Your task: Write the records below out again exactly as given, with no images.

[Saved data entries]
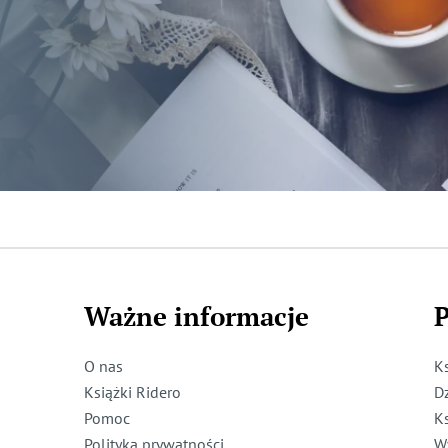
Ważne informacje
P
O nas
K
Książki Ridero
D
Pomoc
K
Polityka prywatności
W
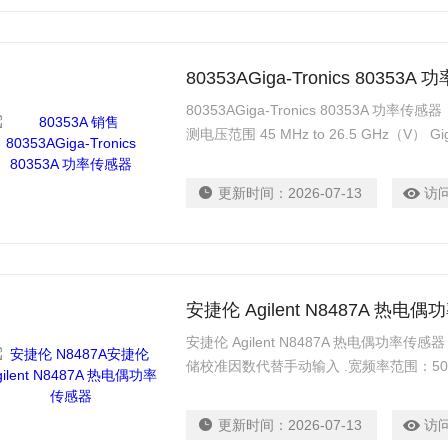
80353AGiga-Tronics 80353
80353AGiga-Tronics 80353A 功率传感
测电压范围 45 MHz to 26.5 GHz（V） Giga-
Power Sensor +20 to -20 dBm; 45 MHz to
21460-001, 2
更新时间：
2026-07-13
访
安捷伦 Agilent N8487A 热电
安捷伦 Agilent N8487A 热电偶功率传
储校准因数代替手动输入 .宽频率范围：50 MH
dBm 至 +20 dBm .小于 1% 的佳
精确的功率可重复性 .精确校准，可追溯至
更新时间：
2026-07-13
访
.与 8480 系列兼容的 SCPI 代码（选件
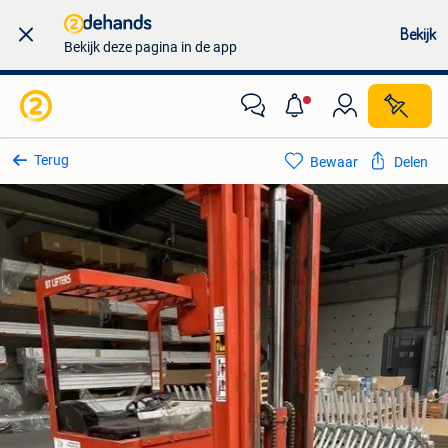
Bekijk
Bekijk deze pagina in de app
Terug
Bewaar
Delen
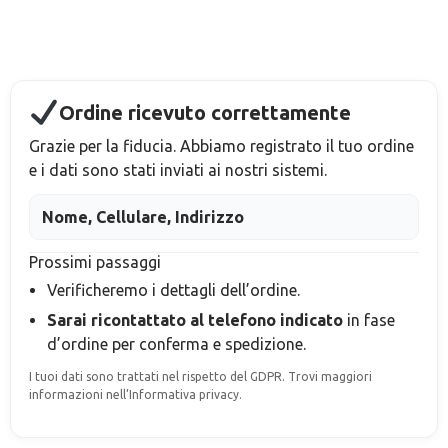
Ordine ricevuto correttamente
Grazie per la fiducia. Abbiamo registrato il tuo ordine
e i dati sono stati inviati ai nostri sistemi.
Nome, Cellulare, Indirizzo
Prossimi passaggi
Verificheremo i dettagli dell’ordine.
Sarai ricontattato al telefono indicato
in fase
d’ordine
per conferma e spedizione.
I tuoi dati sono trattati nel rispetto del GDPR. Trovi maggiori
informazioni nell’Informativa privacy.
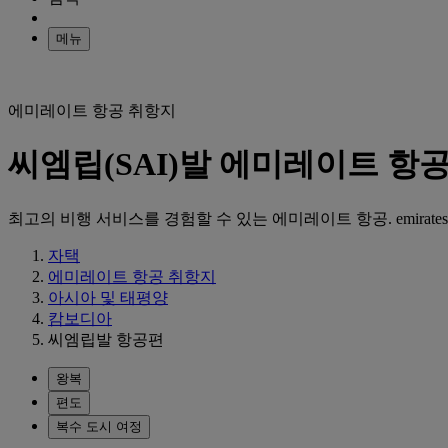
메뉴
에미레이트 항공 취항지
씨엠립(SAI)발 에미레이트 항공
최고의 비행 서비스를 경험할 수 있는 에미레이트 항공. emirat
자택
에미레이트 항공 취항지
아시아 및 태평양
캄보디아
씨엠립발 항공편
왕복
편도
복수 도시 여정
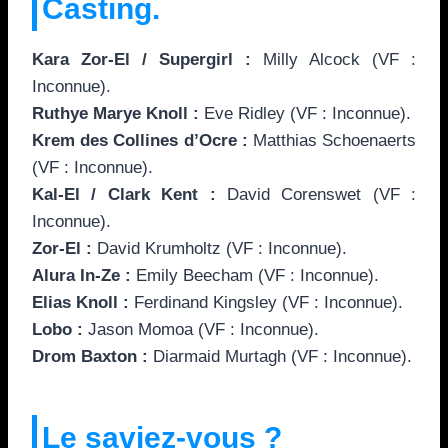
Casting.
Kara Zor-El / Supergirl :
Milly Alcock (VF :
Inconnue).
Ruthye Marye Knoll :
Eve Ridley (VF : Inconnue).
Krem des Collines d’Ocre :
Matthias Schoenaerts
(VF : Inconnue).
Kal-El / Clark Kent :
David Corenswet (VF :
Inconnue).
Zor-El :
David Krumholtz (VF : Inconnue).
Alura In-Ze :
Emily Beecham (VF : Inconnue).
Elias Knoll :
Ferdinand Kingsley (VF : Inconnue).
Lobo :
Jason Momoa (VF : Inconnue).
Drom Baxton :
Diarmaid Murtagh (VF : Inconnue).
Le saviez-vous ?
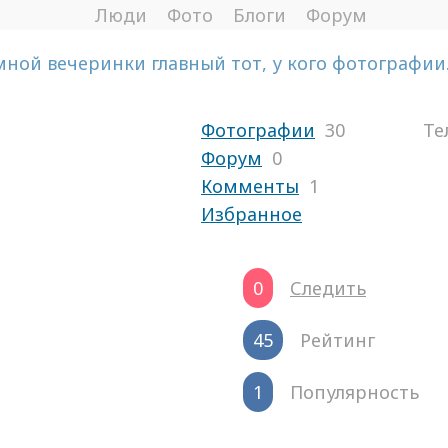
Люди
Фото
Блоги
Форум
ной вечеринки главный тот, у кого фотографии...
Фотографии
30
Те
Форум
0
Комменты
1
Избранное
0
Следить
45
Рейтинг
1
Популярность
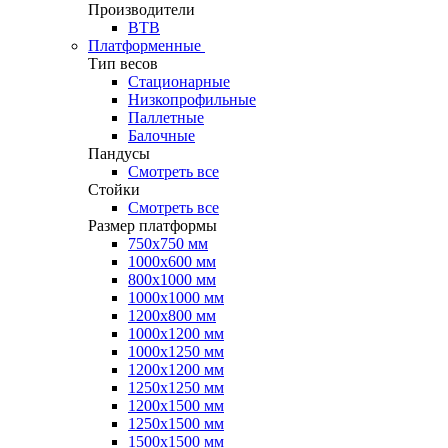
Производители
ВТВ
Платформенные
Тип весов
Стационарные
Низкопрофильные
Паллетные
Балочные
Пандусы
Смотреть все
Стойки
Смотреть все
Размер платформы
750х750 мм
1000х600 мм
800х1000 мм
1000х1000 мм
1200х800 мм
1000х1200 мм
1000х1250 мм
1200х1200 мм
1250х1250 мм
1200х1500 мм
1250х1500 мм
1500х1500 мм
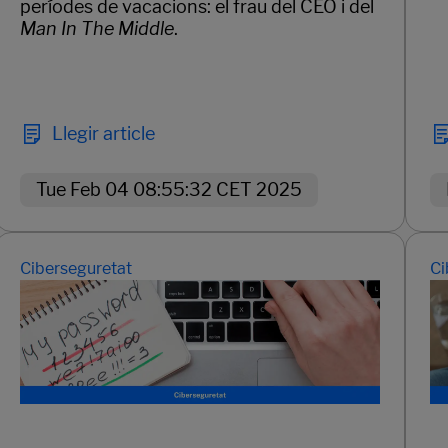
períodes de vacacions: el frau del CEO i del
Man In The Middle
.
Llegir article
Tue Feb 04 08:55:32 CET 2025
Ciberseguretat
Ci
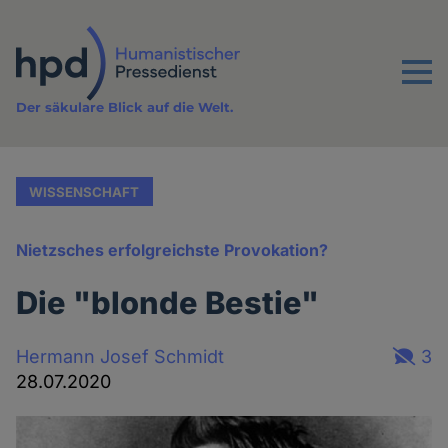
Direkt
zum
Inhalt
Menu
Der säkulare Blick auf die Welt.
WISSENSCHAFT
Nietzsches erfolgreichste Provokation?
Die "blonde Bestie"
Hermann Josef Schmidt
3
28.07.2020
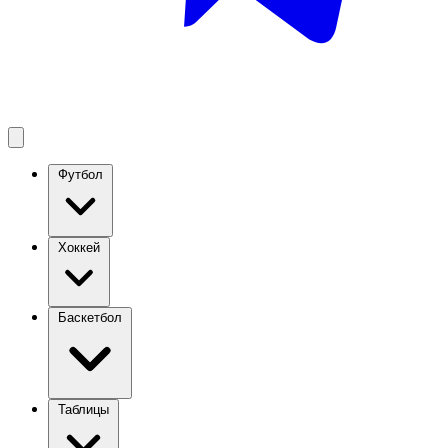
Футбол
Хоккей
Баскетбол
Таблицы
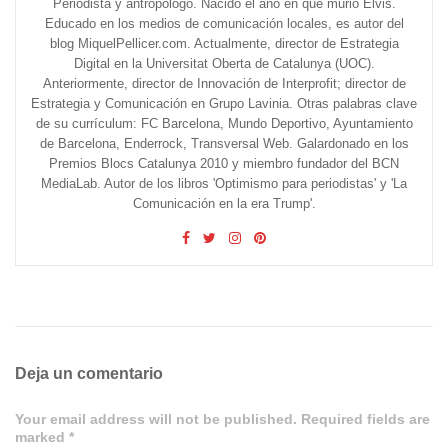
Periodista y antropólogo. Nacido el año en que murió Elvis.
Educado en los medios de comunicación locales, es autor del
blog MiquelPellicer.com. Actualmente, director de Estrategia
Digital en la Universitat Oberta de Catalunya (UOC).
Anteriormente, director de Innovación de Interprofit; director de
Estrategia y Comunicación en Grupo Lavinia. Otras palabras clave
de su currículum: FC Barcelona, Mundo Deportivo, Ayuntamiento
de Barcelona, Enderrock, Transversal Web. Galardonado en los
Premios Blocs Catalunya 2010 y miembro fundador del BCN
MediaLab. Autor de los libros 'Optimismo para periodistas' y 'La
Comunicación en la era Trump'.
Deja un comentario
Your email address will not be published. Required fields are
marked *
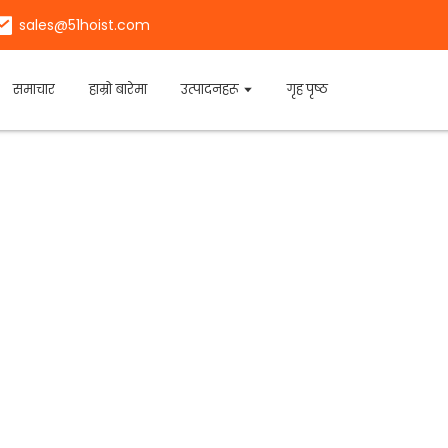
sales@51hoist.com
समाचार
हाम्रो बारेमा
उत्पादनहरू
गृह पृष्ठ
होस्
ी सह।, लि।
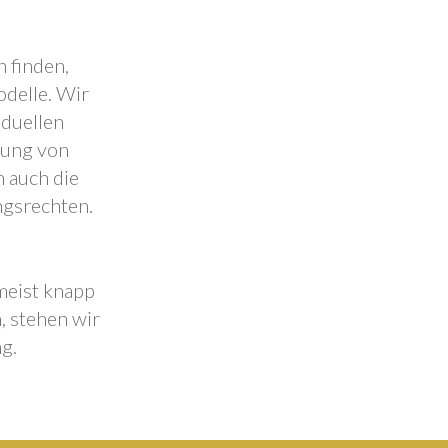
 finden,
odelle. Wir
iduellen
lung von
 auch die
ngsrechten.
 meist knapp
, stehen wir
g.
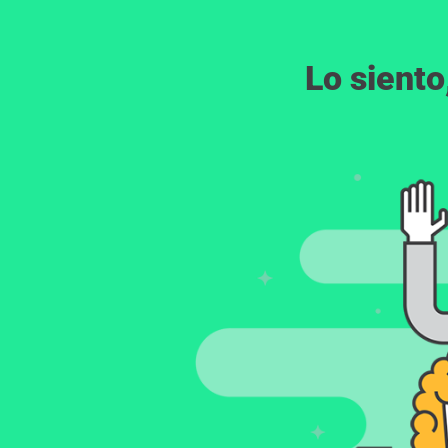
Lo siento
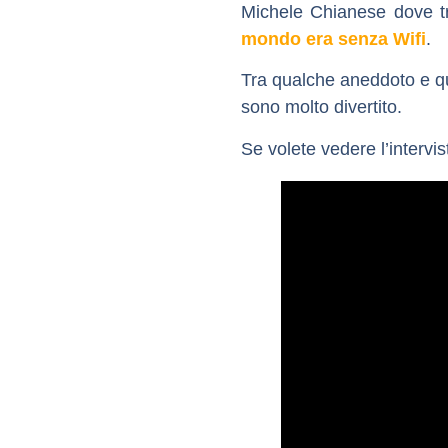
Michele Chianese dove t
mondo era senza Wifi
.
Tra qualche aneddoto e qu
sono molto divertito.
Se volete vedere l’intervis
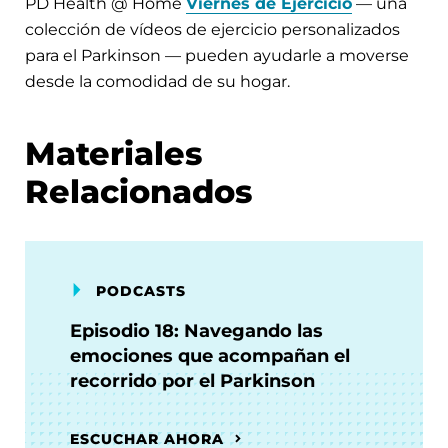
PD Health @ Home
Viernes de Ejercicio
— una
colección de vídeos de ejercicio personalizados
para el Parkinson — pueden ayudarle a moverse
desde la comodidad de su hogar.
Materiales
Relacionados
PODCASTS
Episodio 18: Navegando las
emociones que acompañan el
recorrido por el Parkinson
ESCUCHAR AHORA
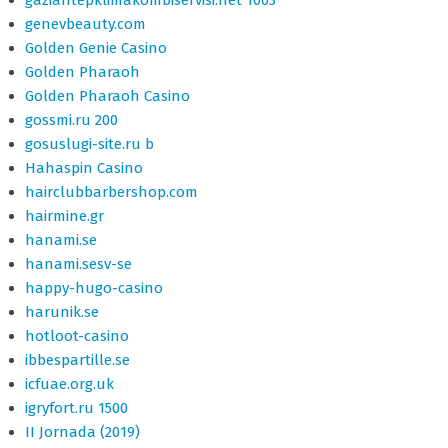
genevbeauty.com
Golden Genie Casino
Golden Pharaoh
Golden Pharaoh Casino
gossmi.ru 200
gosuslugi-site.ru b
Hahaspin Casino
hairclubbarbershop.com
hairmine.gr
hanami.se
hanami.sesv-se
happy-hugo-casino
harunik.se
hotloot-casino
ibbespartille.se
icfuae.org.uk
igryfort.ru 1500
II Jornada (2019)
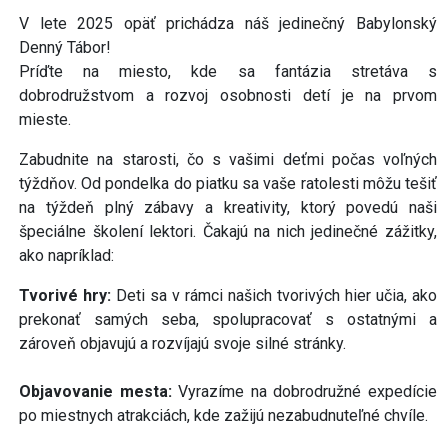
V lete 2025 opäť prichádza náš jedinečný Babylonský
Denný Tábor!
Príďte na miesto, kde sa fantázia stretáva s
dobrodružstvom a rozvoj osobnosti detí je na prvom
mieste.
Zabudnite na starosti, čo s vašimi deťmi počas voľných
týždňov. Od pondelka do piatku sa vaše ratolesti môžu tešiť
na týždeň plný zábavy a kreativity, ktorý povedú naši
špeciálne školení lektori. Čakajú na nich jedinečné zážitky,
ako napríklad:
Tvorivé hry:
Deti sa v rámci našich tvorivých hier učia, ako
prekonať samých seba, spolupracovať s ostatnými a
zároveň objavujú a rozvíjajú svoje silné stránky.
Objavovanie mesta:
Vyrazíme na dobrodružné expedície
po miestnych atrakciách, kde zažijú nezabudnuteľné chvíle.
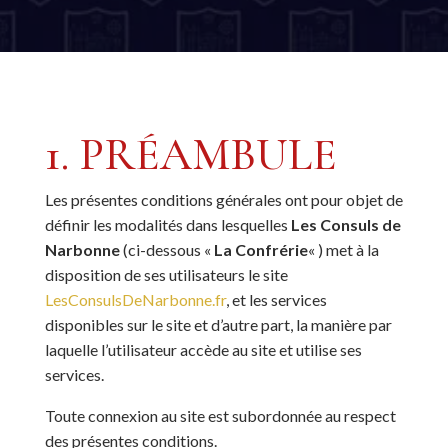
1. PRÉAMBULE
Les présentes conditions générales ont pour objet de
définir les modalités dans lesquelles
Les Consuls de
Narbonne
(ci-dessous «
La Confrérie
« ) met à la
disposition de ses utilisateurs le site
LesConsulsDeNarbonne.fr
, et les services
disponibles sur le site et d’autre part, la manière par
laquelle l’utilisateur accède au site et utilise ses
services.
Toute connexion au site est subordonnée au respect
des présentes conditions.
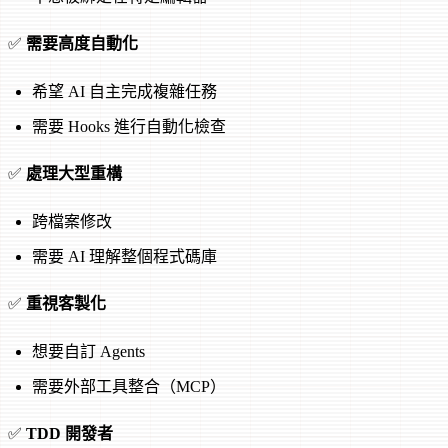
✅
需要高度自動化
希望 AI 自主完成複雜任務
需要 Hooks 進行自動化檢查
✅
處理大型重構
跨檔案修改
需要 AI 理解整個程式碼庫
✅
重視客製化
想要自訂 Agents
需要外部工具整合（MCP）
✅
TDD 開發者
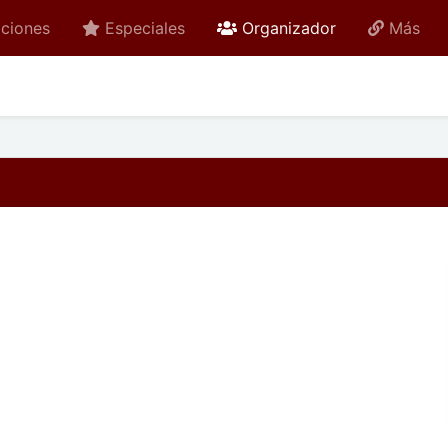
active
ciones
Especiales
Organizador
Más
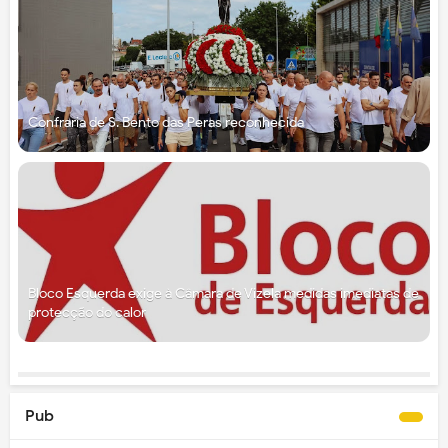
Confraria de S. Bento das Peras reconhecida
Bloco Esquerda exige à Câmara de Vizela medidas imediatas de
protecção do calor
Pub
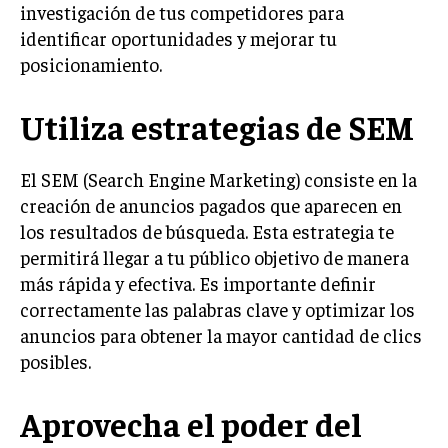
investigación de tus competidores para
identificar oportunidades y mejorar tu
posicionamiento.
Utiliza estrategias de SEM
El SEM (Search Engine Marketing) consiste en la
creación de anuncios pagados que aparecen en
los resultados de búsqueda. Esta estrategia te
permitirá llegar a tu público objetivo de manera
más rápida y efectiva. Es importante definir
correctamente las palabras clave y optimizar los
anuncios para obtener la mayor cantidad de clics
posibles.
Aprovecha el poder del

Exercise result:
Ważne informacje
P
O nas
K
Książki Ridero
D
Pomoc
K
Polityka prywatności
W
80353AGiga-Tronics 80353
80353AGiga-Tronics 80353A 功率传感
测电压范围 45 MHz to 26.5 GHz（V） Giga-
Power Sensor +20 to -20 dBm; 45 MHz to
21460-001, 2
更新时间：
2026-07-13
访
安捷伦 Agilent N8487A 热电
安捷伦 Agilent N8487A 热电偶功率传
储校准因数代替手动输入 .宽频率范围：50 MH
dBm 至 +20 dBm .小于 1% 的佳
精确的功率可重复性 .精确校准，可追溯至
更新时间：
2026-07-13
访
.与 8480 系列兼容的 SCPI 代码（选件
Bekijk
Bekijk deze pagina in de app
Terug
Bewaar
Delen
Ordine ricevuto correttamente
Grazie per la fiducia. Abbiamo registrato il tuo ordine
e i dati sono stati inviati ai nostri sistemi.
Nome, Cellulare, Indirizzo
Prossimi passaggi
Verificheremo i dettagli dell’ordine.
Sarai ricontattato al telefono indicato
in fase
d’ordine
per conferma e spedizione.
I tuoi dati sono trattati nel rispetto del GDPR. Trovi maggiori
informazioni nell’Informativa privacy.
메뉴
에미레이트 항공 취항지
씨엠립(SAI)발 에미레이트 항공
최고의 비행 서비스를 경험할 수 있는 에미레이트 항공. emirat
자택
에미레이트 항공 취항지
아시아 및 태평양
캄보디아
씨엠립발 항공편
왕복
편도
복수 도시 여정
Casting.
Kara Zor-El / Supergirl :
Milly Alcock (VF :
Inconnue).
Ruthye Marye Knoll :
Eve Ridley (VF : Inconnue).
Krem des Collines d’Ocre :
Matthias Schoenaerts
(VF : Inconnue).
Kal-El / Clark Kent :
David Corenswet (VF :
Inconnue).
Zor-El :
David Krumholtz (VF : Inconnue).
Alura In-Ze :
Emily Beecham (VF : Inconnue).
Elias Knoll :
Ferdinand Kingsley (VF : Inconnue).
Lobo :
Jason Momoa (VF : Inconnue).
Drom Baxton :
Diarmaid Murtagh (VF : Inconnue).
Le saviez-vous ?
Люди
Фото
Блоги
Форум
ной вечеринки главный тот, у кого фотографии...
Фотографии
30
Те
Форум
0
Комменты
1
Избранное
0
Следить
45
Рейтинг
1
Популярность
Производители
ВТВ
Платформенные
Тип весов
Стационарные
Низкопрофильные
Паллетные
Балочные
Пандусы
Смотреть все
Стойки
Смотреть все
Размер платформы
750х750 мм
1000х600 мм
800х1000 мм
1000х1000 мм
1200х800 мм
1000х1200 мм
1000х1250 мм
1200х1200 мм
1250х1250 мм
1200х1500 мм
1250х1500 мм
1500х1500 мм
períodes de vacacions: el frau del CEO i del
Man In The Middle
.
Llegir article
Tue Feb 04 08:55:32 CET 2025
Ciberseguretat
Ci
Direkt
zum
Inhalt
Menu
Der säkulare Blick auf die Welt.
WISSENSCHAFT
Nietzsches erfolgreichste Provokation?
Die "blonde Bestie"
Hermann Josef Schmidt
3
28.07.2020
Футбол
Хоккей
Баскетбол
Таблицы
Periodista y antropólogo. Nacido el año en que murió Elvis.
Educado en los medios de comunicación locales, es autor del
blog MiquelPellicer.com. Actualmente, director de Estrategia
Digital en la Universitat Oberta de Catalunya (UOC).
Anteriormente, director de Innovación de Interprofit; director de
Estrategia y Comunicación en Grupo Lavinia. Otras palabras clave
de su currículum: FC Barcelona, Mundo Deportivo, Ayuntamiento
de Barcelona, Enderrock, Transversal Web. Galardonado en los
Premios Blocs Catalunya 2010 y miembro fundador del BCN
MediaLab. Autor de los libros 'Optimismo para periodistas' y 'La
Comunicación en la era Trump'.
Deja un comentario
Your email address will not be published. Required fields are
marked *
sales@51hoist.com
समाचार
हाम्रो बारेमा
उत्पादनहरू
गृह पृष्ठ
होस्
ी सह।, लि।
 finden,
odelle. Wir
iduellen
lung von
 auch die
ngsrechten.
 meist knapp
, stehen wir
g.
Lo siento
Michele Chianese dove t
mondo era senza Wifi
.
Tra qualche aneddoto e qu
sono molto divertito.
Se volete vedere l’intervis
PD Health @ Home
Viernes de Ejercicio
— una
colección de vídeos de ejercicio personalizados
para el Parkinson — pueden ayudarle a moverse
desde la comodidad de su hogar.
Materiales
Relacionados
PODCASTS
Episodio 18: Navegando las
emociones que acompañan el
recorrido por el Parkinson
ESCUCHAR AHORA
genevbeauty.com
Golden Genie Casino
Golden Pharaoh
Golden Pharaoh Casino
gossmi.ru 200
gosuslugi-site.ru b
Hahaspin Casino
hairclubbarbershop.com
hairmine.gr
hanami.se
hanami.sesv-se
happy-hugo-casino
harunik.se
hotloot-casino
ibbespartille.se
icfuae.org.uk
igryfort.ru 1500
II Jornada (2019)
V lete 2025 opäť prichádza náš jedinečný Babylonský
Denný Tábor!
Príďte na miesto, kde sa fantázia stretáva s
dobrodružstvom a rozvoj osobnosti detí je na prvom
mieste.
Zabudnite na starosti, čo s vašimi deťmi počas voľných
týždňov. Od pondelka do piatku sa vaše ratolesti môžu tešiť
na týždeň plný zábavy a kreativity, ktorý povedú naši
špeciálne školení lektori. Čakajú na nich jedinečné zážitky,
ako napríklad:
Tvorivé hry:
Deti sa v rámci našich tvorivých hier učia, ako
prekonať samých seba, spolupracovať s ostatnými a
zároveň objavujú a rozvíjajú svoje silné stránky.
Objavovanie mesta:
Vyrazíme na dobrodružné expedície
po miestnych atrakciách, kde zažijú nezabudnuteľné chvíle.
1. PRÉAMBULE
Les présentes conditions générales ont pour objet de
définir les modalités dans lesquelles
Les Consuls de
Narbonne
(ci-dessous «
La Confrérie
« ) met à la
disposition de ses utilisateurs le site
LesConsulsDeNarbonne.fr
, et les services
disponibles sur le site et d’autre part, la manière par
laquelle l’utilisateur accède au site et utilise ses
services.
Toute connexion au site est subordonnée au respect
des présentes conditions.
✅
需要高度自動化
希望 AI 自主完成複雜任務
需要 Hooks 進行自動化檢查
✅
處理大型重構
跨檔案修改
需要 AI 理解整個程式碼庫
✅
重視客製化
想要自訂 Agents
需要外部工具整合（MCP）
✅
TDD 開發者
active
ciones
Especiales
Organizador
Más
Confraria de S. Bento das Peras reconhecida
Bloco Esquerda exige à Câmara de Vizela medidas imediatas de
protecção do calor
Pub
investigación de tus competidores para
identificar oportunidades y mejorar tu
posicionamiento.
Utiliza estrategias de SEM
El SEM (Search Engine Marketing) consiste en la
creación de anuncios pagados que aparecen en
los resultados de búsqueda. Esta estrategia te
permitirá llegar a tu público objetivo de manera
más rápida y efectiva. Es importante definir
correctamente las palabras clave y optimizar los
anuncios para obtener la mayor cantidad de clics
posibles.
Aprovecha el poder del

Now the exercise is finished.